À partir de l’été de 1855, franchissons douze années.
Nous allons savoir qui est vivant et qui est mort, qui a eu la fortune favorable ou contraire, parmi les personnes que nous avons vues figurer dans la tragédie de la villa de Hampstead…
Cela su, nous conduirons le lecteur à travers un nouveau drame, au printemps de 1868.
Ce n’est que le simple enregistrement des faits qui commence par un mariage : le mariage de Mr Vanborough avec lady Jane Parnell.
Trois mois après le jour mémorable où son solicitor lui avait démontré qu’il était libre, Mr Vanborough possédait la femme qu’il désirait pour faire les honneurs de sa table et pour aider à sa fortune ; la législature de la Grande-Bretagne se faisait l’humble servante de sa trahison et l’honorable complice de son crime.
Il entra au Parlement.
Il donna (grâce à sa femme) six des plus grands dîners et deux des plus fameux bals de la saison.
Il fit avec succès son premier discours à la Chambre des communes.
Il dota une église dans un quartier pauvre.
Il écrivit un article qui attira l’attention dans une revue trimestrielle.
Il découvrit, dénonça et fit effacer un abus criant dans l’administration de la charité publique.
Il reçut (toujours grâce à sa femme) un membre de la famille royale parmi les hôtes de sa maison de campagne à la fin de l’automne.

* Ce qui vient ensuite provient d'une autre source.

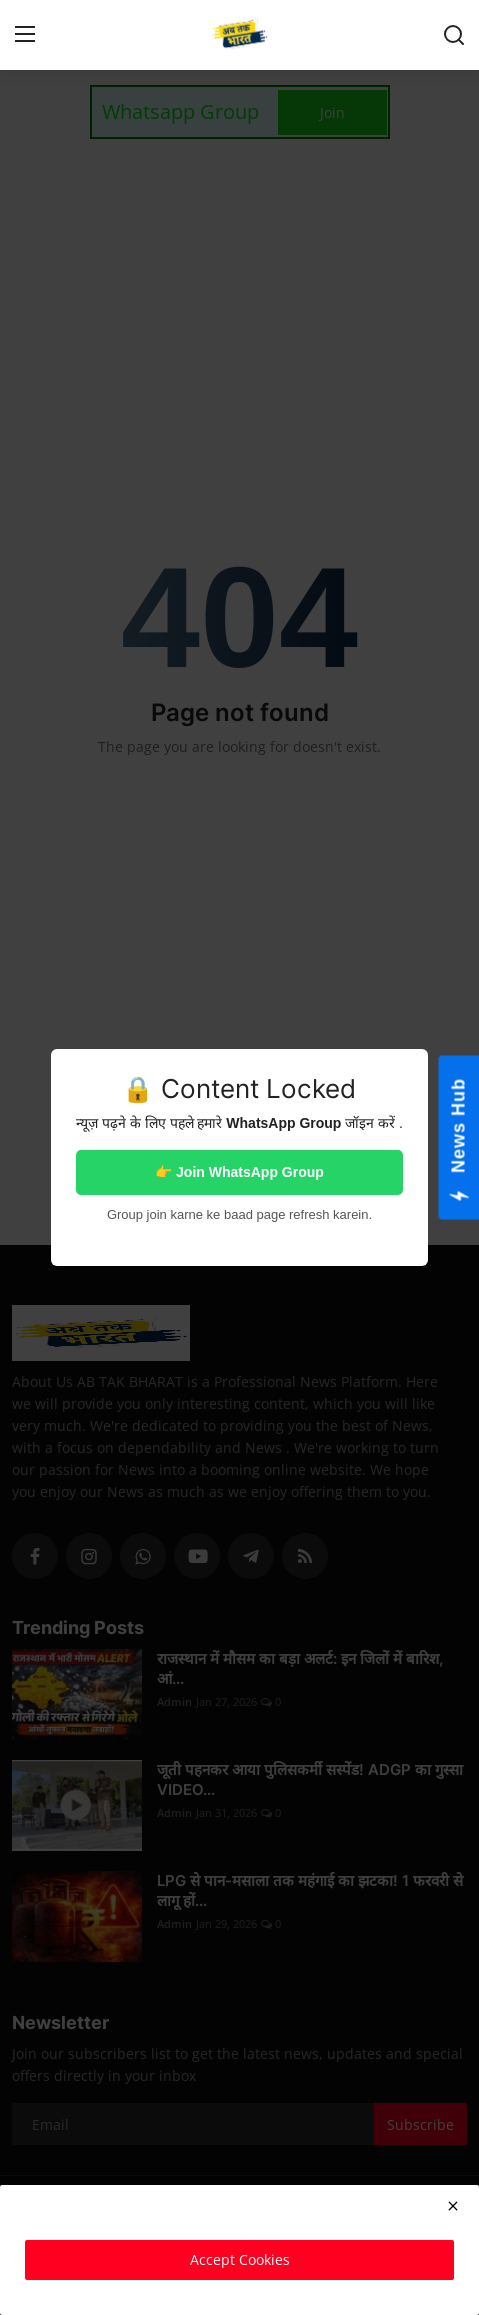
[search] (454, 35)
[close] (453, 2206)
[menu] (25, 35)
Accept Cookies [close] (240, 2259)
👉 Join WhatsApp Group (239, 1172)
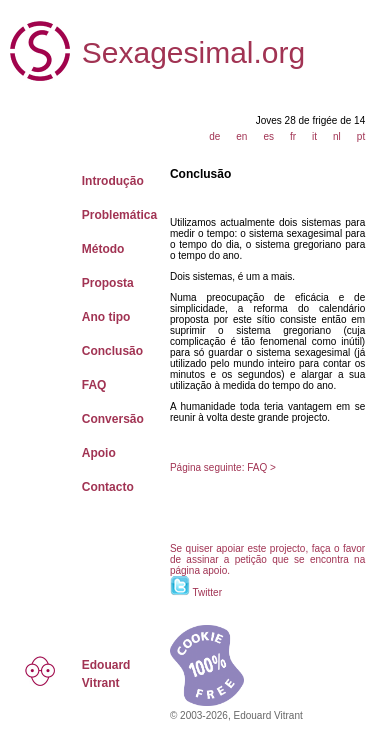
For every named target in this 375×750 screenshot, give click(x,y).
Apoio (99, 453)
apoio (215, 570)
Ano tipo (106, 317)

Tels furent ses triomphes, et telle est l’histoire de ses progrès vers la pairie, pendant la première année de son mariage avec lady Jane Parnell.
Ce fils gâté de la fortune n’attendait plus d’elle qu’une faveur ; elle la lui accorda.
Il restait une tache sur la vie passée de Mr Vanborough, tant que vivait la femme qu’il avait reniée et abandonnée.
À la fin de la première année, la pauvre créature mourut et la tache fut effacée.
Elle avait supporté, avec une rare patience et un admirable courage, l’impitoyable injure qui lui avait été infligée.
Il faut rendre justice à Mr Vanborough et reconnaître qu’il lui brisa le cœur avec le plus strict respect des convenances.
Il offrit, par l’entremise de son homme de loi, de lui assurer une belle provision, ainsi qu’à sa fille.
Cette offre fut rejetée, sans un instant d’hésitation.
Anne répudia son argent, comme elle avait répudié son nom ; elle n’en porta plus d’autre que celui qu’elle avait quand elle était jeune fille, et qu’elle avait illustré pendant sa carrière artistique.
La mère et la fille ne furent plus appelées que de ce nom par ceux qui daignèrent s’enquérir d’elles après leur désastre.
Il n’y avait point de faux orgueil dans l’attitude que Mrs Sylvestre adopta et garda après que son mari l’eut délaissée.
Elle accepta avec reconnaissance, pour elle et pour son enfant, l’assistance de la chère et vieille amie, qu’elle avait retrouvée au temps de l’affliction et qui lui resta fidèle jusqu’à la fin.
Mrs Sylvestre vécut avec lady Lundie jusqu’au moment où elle se sentit assez forte pour mettre à exécution le plan qu’elle s’était tracé et pour gagner sa vie en donnant des leçons de chant.
À en juger par toutes les apparences, elle était désormais rétablie ; elle était redevenue elle-même.
Elle faisait son chemin, se conciliant partout la sympathie, la confiance et le respect, quand elle retomba tout à coup malade.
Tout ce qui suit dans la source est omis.